▶ **AIM OF THE TASK**
For each line below that contains the word "なーちゃん", return that line.

(Records excerpted from a collection)
────────────────────────────────────────
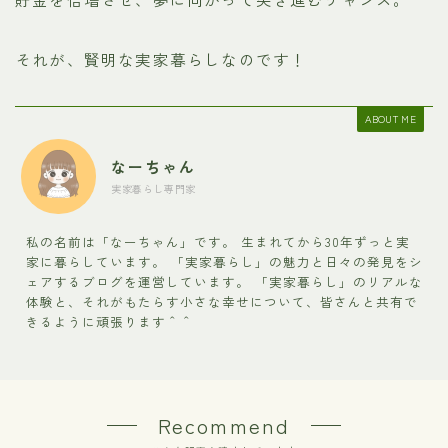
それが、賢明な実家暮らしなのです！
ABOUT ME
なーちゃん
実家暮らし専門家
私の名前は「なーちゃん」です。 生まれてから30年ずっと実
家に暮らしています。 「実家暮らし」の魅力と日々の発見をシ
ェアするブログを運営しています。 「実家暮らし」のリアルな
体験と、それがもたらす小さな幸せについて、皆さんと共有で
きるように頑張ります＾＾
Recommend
────────────────────────────────────────
▶ **WRITTEN REPLY**
なーちゃん
私の名前は「なーちゃん」です。 生まれてから30年ずっと実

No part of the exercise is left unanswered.